> [EXERCISE]:
Please copy every record below exactly, leaving out the pictures.

> [MATERIALS PROVIDED]:
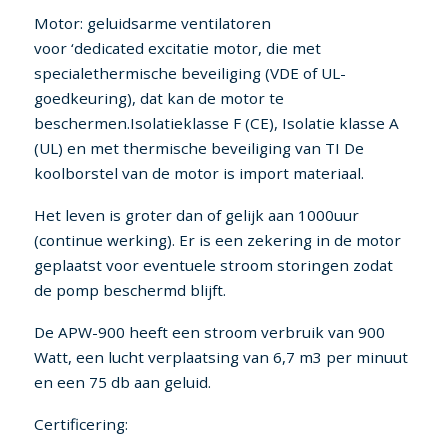
Motor: geluidsarme ventilatoren
voor ‘dedicated excitatie motor, die met
specialethermische beveiliging (VDE of UL-
goedkeuring), dat kan de motor te
beschermen.Isolatieklasse F (CE), Isolatie klasse A
(UL) en met thermische beveiliging van TI De
koolborstel van de motor is import materiaal.
Het leven is groter dan of gelijk aan 1000uur
(continue werking). Er is een zekering in de motor
geplaatst voor eventuele stroom storingen zodat
de pomp beschermd blijft.
De APW-900 heeft een stroom verbruik van 900
Watt, een lucht verplaatsing van 6,7 m3 per minuut
en een 75 db aan geluid.
Certificering:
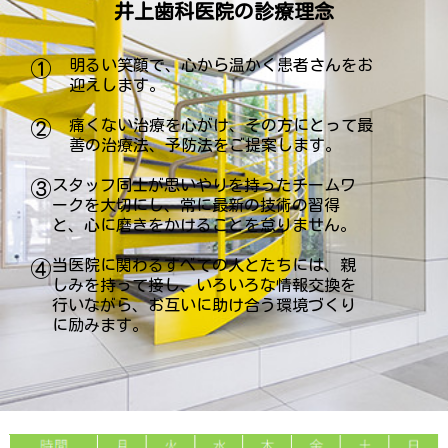
井上歯科医院の診療理念
明るい笑顔で、心から温かく患者さんをお
①
迎えします。
痛くない治療を心がけ、その方にとって最
②
善の治療法、予防法をご提案します。
スタッフ同士が思いやりを持ったチームワ
③
ークを大切にし、常に最新の技術の習得
と、心に磨きをかけることを怠りません。
当医院に関わるすべての人とたちには、親
④
しみを持って接し、いろいろな情報交換を
行いながら、お互いに助け合う環境づくり
に励みます。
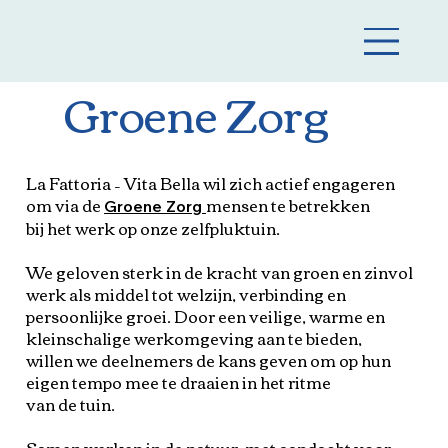
Groene Zorg
La Fattoria – Vita Bella wil zich actief engageren
om via de
mensen te betrekken
Groene Zorg
bij het werk op onze zelfpluktuin.
We geloven sterk in de kracht van groen en zinvol
werk als middel tot welzijn, verbinding en
persoonlijke groei. Door een veilige, warme en
kleinschalige werkomgeving aan te bieden,
willen we deelnemers de kans geven om op hun
eigen tempo mee te draaien in het ritme
van de tuin.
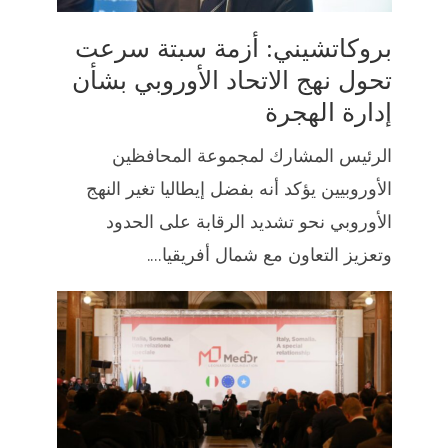
بروكاتشيني: أزمة سبتة سرعت
تحول نهج الاتحاد الأوروبي بشأن
إدارة الهجرة
الرئيس المشارك لمجموعة المحافظين
الأوروبيين يؤكد أنه بفضل إيطاليا تغير النهج
الأوروبي نحو تشديد الرقابة على الحدود
وتعزيز التعاون مع شمال أفريقيا....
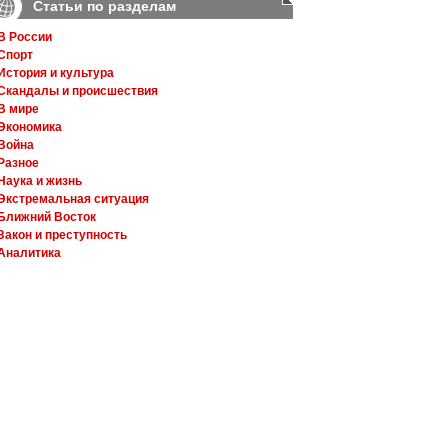
Статьи по разделам
В России
Спорт
История и культура
Скандалы и происшествия
В мире
Экономика
Война
Разное
Наука и жизнь
Экстремальная ситуация
Ближний Восток
Закон и преступность
Аналитика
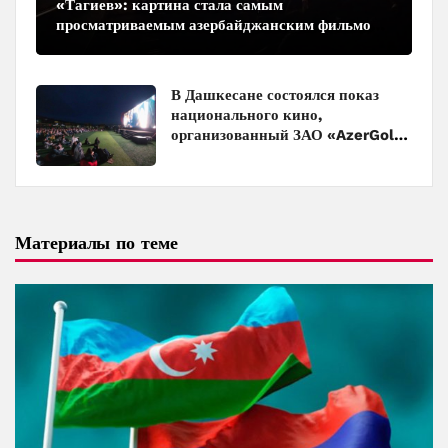
«Тагиев»: картина стала самым
просматриваемым азербайджанским фильмом
в кинотеатрах
В Дашкесане состоялся показ
национального кино,
организованный ЗАО «AzerGold»
и Baku Media Center
Материалы по теме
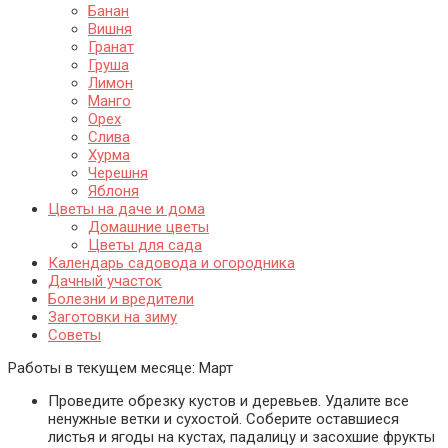
Банан
Вишня
Гранат
Груша
Лимон
Манго
Орех
Слива
Хурма
Черешня
Яблоня
Цветы на даче и дома
Домашние цветы
Цветы для сада
Календарь садовода и огородника
Дачный участок
Болезни и вредители
Заготовки на зиму
Советы
Работы в текущем месяце:
Март
Проведите обрезку кустов и деревьев. Удалите все
ненужные ветки и сухостой. Соберите оставшиеся
листья и ягоды на кустах, падалицу и засохшие фрукты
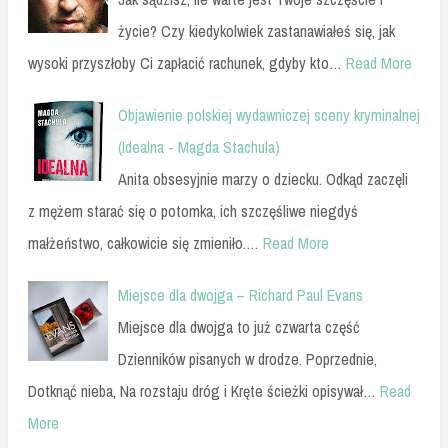
życie? Czy kiedykolwiek zastanawiałeś się, jak
wysoki przyszłoby Ci zapłacić rachunek, gdyby kto…
Read More
Objawienie polskiej wydawniczej sceny kryminalnej
(Idealna - Magda Stachula)
Anita obsesyjnie marzy o dziecku. Odkąd zaczęli
z mężem starać się o potomka, ich szczęśliwe niegdyś
małżeństwo, całkowicie się zmieniło.…
Read More
Miejsce dla dwojga – Richard Paul Evans
Miejsce dla dwojga to już czwarta część
Dzienników pisanych w drodze. Poprzednie,
Dotknąć nieba, Na rozstaju dróg i Kręte ścieżki opisywał…
Read
More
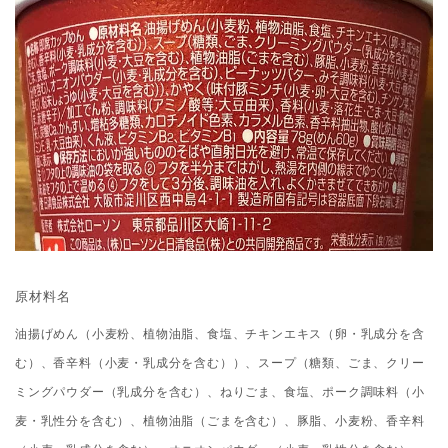
原材料名
油揚げめん（小麦粉、植物油脂、食塩、チキンエキス（卵・乳成分を含
む）、香辛料（小麦・乳成分を含む））、スープ（糖類、ごま、クリー
ミングパウダー（乳成分を含む）、ねりごま、食塩、ポーク調味料（小
麦・乳性分を含む）、植物油脂（ごまを含む）、豚脂、小麦粉、香辛料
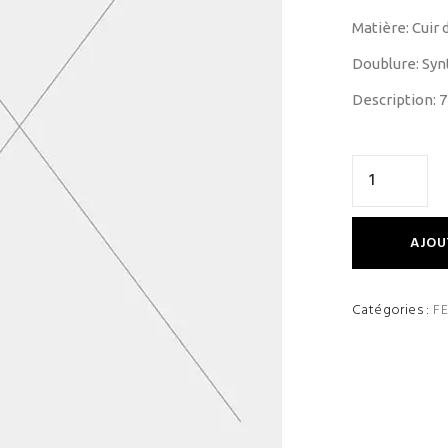
Matière: Cuir 
Doublure: Syn
Description: 
AJOU
Catégories :
F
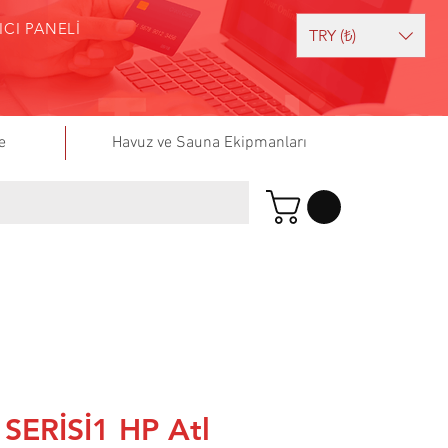
ICI PANELİ
TRY (₺)
e
Havuz ve Sauna Ekipmanları
SERİSİ1 HP Atl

> [SOLUTION FOR THIS EXERCISE]:
Motor: geluidsarme ventilatoren
voor ‘dedicated excitatie motor, die met
specialethermische beveiliging (VDE of UL-
goedkeuring), dat kan de motor te
beschermen.Isolatieklasse F (CE), Isolatie klasse A
(UL) en met thermische beveiliging van TI De
koolborstel van de motor is import materiaal.
Het leven is groter dan of gelijk aan 1000uur
(continue werking). Er is een zekering in de motor
geplaatst voor eventuele stroom storingen zodat
de pomp beschermd blijft.
De APW-900 heeft een stroom verbruik van 900
Watt, een lucht verplaatsing van 6,7 m3 per minuut
en een 75 db aan geluid.
Certificering:
井上歯科医院の診療理念
明るい笑顔で、心から温かく患者さんをお
①
迎えします。
痛くない治療を心がけ、その方にとって最
②
善の治療法、予防法をご提案します。
スタッフ同士が思いやりを持ったチームワ
③
ークを大切にし、常に最新の技術の習得
と、心に磨きをかけることを怠りません。
当医院に関わるすべての人とたちには、親
④
しみを持って接し、いろいろな情報交換を
行いながら、お互いに助け合う環境づくり
に励みます。
Groene Zorg
La Fattoria – Vita Bella wil zich actief engageren
om via de
mensen te betrekken
Groene Zorg
bij het werk op onze zelfpluktuin.
We geloven sterk in de kracht van groen en zinvol
werk als middel tot welzijn, verbinding en
persoonlijke groei. Door een veilige, warme en
kleinschalige werkomgeving aan te bieden,
willen we deelnemers de kans geven om op hun
eigen tempo mee te draaien in het ritme
van de tuin.
بروكاتشيني: أزمة سبتة سرعت
تحول نهج الاتحاد الأوروبي بشأن
إدارة الهجرة
الرئيس المشارك لمجموعة المحافظين
الأوروبيين يؤكد أنه بفضل إيطاليا تغير النهج
الأوروبي نحو تشديد الرقابة على الحدود
وتعزيز التعاون مع شمال أفريقيا....
Статьи по разделам
В России
Спорт
История и культура
Скандалы и происшествия
В мире
Экономика
Война
Разное
Наука и жизнь
Экстремальная ситуация
Ближний Восток
Закон и преступность
Аналитика
«Тагиев»: картина стала самым
просматриваемым азербайджанским фильмом
в кинотеатрах
В Дашкесане состоялся показ
национального кино,
организованный ЗАО «AzerGold»
и Baku Media Center
Материалы по теме
Банан
Вишня
Гранат
Груша
Лимон
Манго
Орех
Слива
Хурма
Черешня
Яблоня
Цветы на даче и дома
Домашние цветы
Цветы для сада
Календарь садовода и огородника
Дачный участок
Болезни и вредители
Заготовки на зиму
Советы
Работы в текущем месяце:
Март
Проведите обрезку кустов и деревьев. Удалите все
ненужные ветки и сухостой. Соберите оставшиеся
листья и ягоды на кустах, падалицу и засохшие фрукты
życie? Czy kiedykolwiek zastanawiałeś się, jak
wysoki przyszłoby Ci zapłacić rachunek, gdyby kto…
Read More
Objawienie polskiej wydawniczej sceny kryminalnej
(Idealna - Magda Stachula)
Anita obsesyjnie marzy o dziecku. Odkąd zaczęli
z mężem starać się o potomka, ich szczęśliwe niegdyś
małżeństwo, całkowicie się zmieniło.…
Read More
Miejsce dla dwojga – Richard Paul Evans
Miejsce dla dwojga to już czwarta część
Dzienników pisanych w drodze. Poprzednie,
Dotknąć nieba, Na rozstaju dróg i Kręte ścieżki opisywał…
Read
More
原材料名
油揚げめん（小麦粉、植物油脂、食塩、チキンエキス（卵・乳成分を含
む）、香辛料（小麦・乳成分を含む））、スープ（糖類、ごま、クリー
ミングパウダー（乳成分を含む）、ねりごま、食塩、ポーク調味料（小
麦・乳性分を含む）、植物油脂（ごまを含む）、豚脂、小麦粉、香辛料
Matière: Cuir 
Doublure: Syn
Description: 
AJOU
Catégories :
F
ICI PANELİ
TRY (₺)
e
Havuz ve Sauna Ekipmanları
SERİSİ1 HP Atl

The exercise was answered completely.